> **TASK DIRECTIONS**
Please produce an exact copy of only the lines from the one with "Image resolution: width=773" through the last one of the material, without pictures.

> **DATA RECORDS**
■ ■ ■

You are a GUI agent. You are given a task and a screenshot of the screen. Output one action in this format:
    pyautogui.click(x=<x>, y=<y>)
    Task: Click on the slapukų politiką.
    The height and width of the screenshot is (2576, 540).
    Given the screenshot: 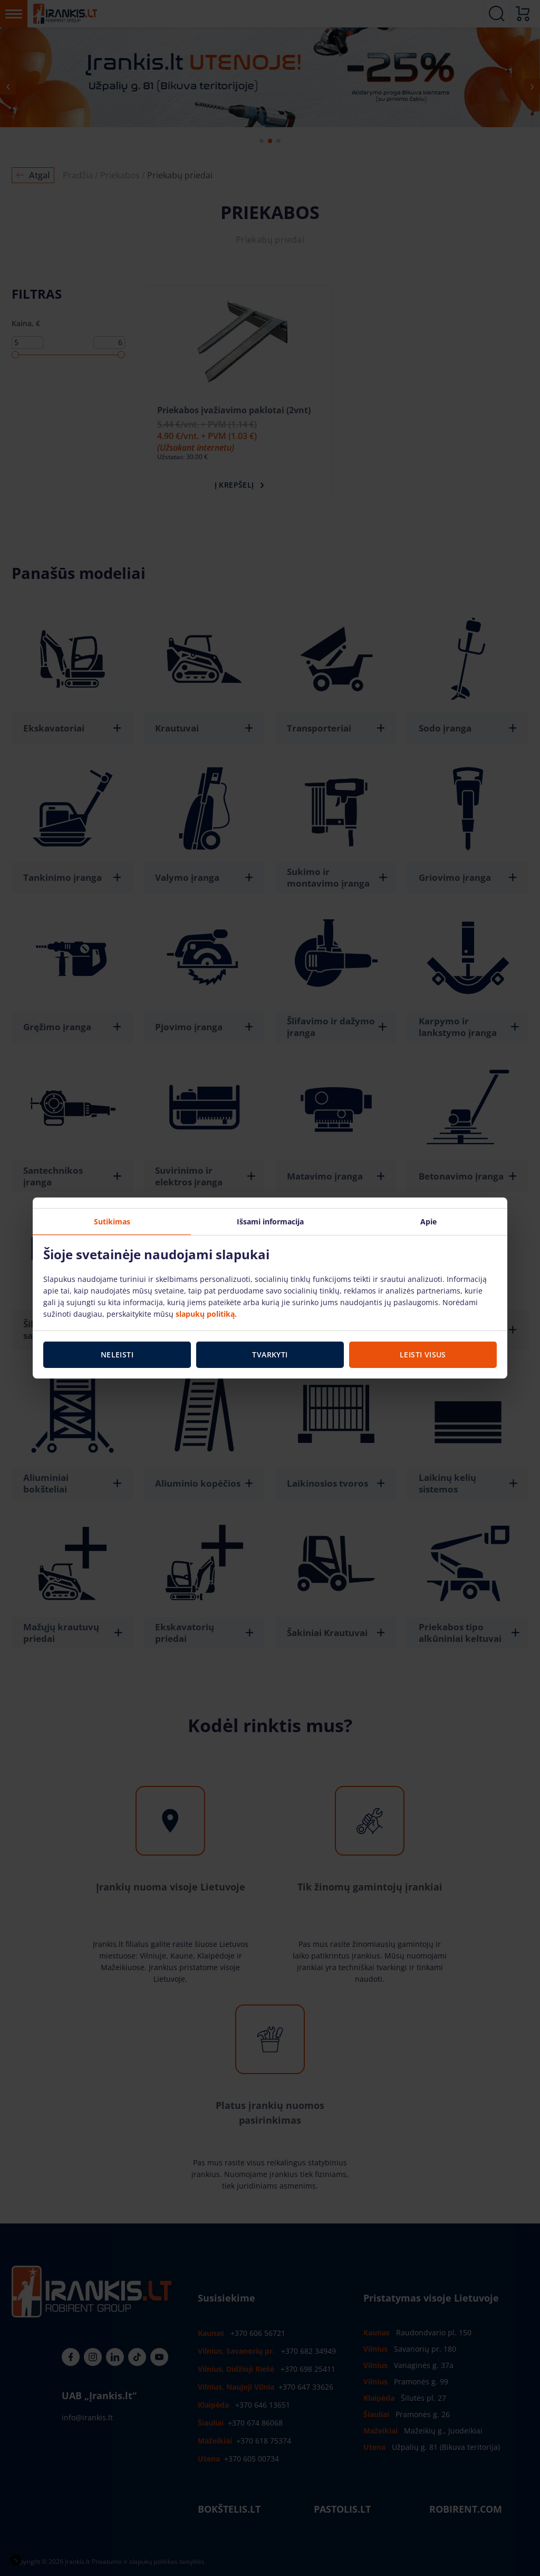 What is the action you would take?
    pyautogui.click(x=206, y=1314)
    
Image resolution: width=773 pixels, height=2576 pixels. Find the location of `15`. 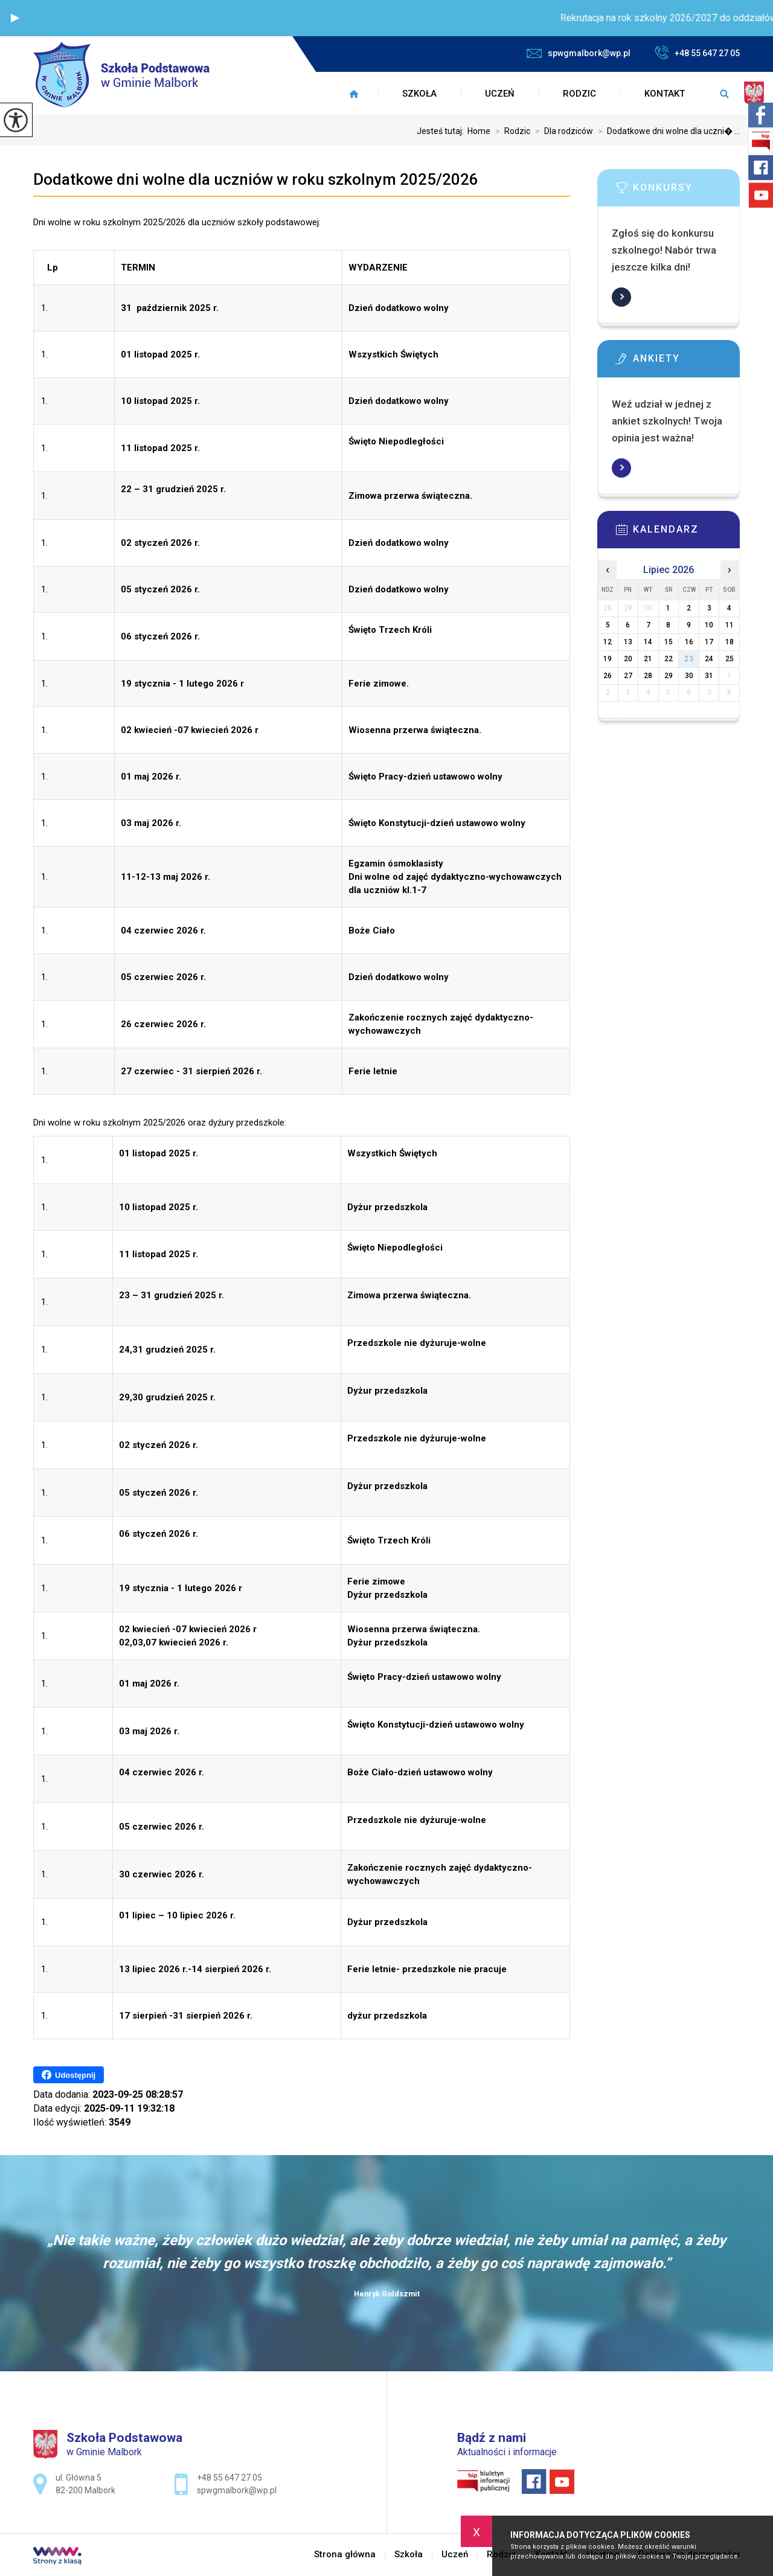

15 is located at coordinates (668, 642).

■ ■ ■

> **TASK RESPONSE**
Image resolution: width=773 pixels, height=2576 pixels. Find the location of `15`. 

15 is located at coordinates (668, 642).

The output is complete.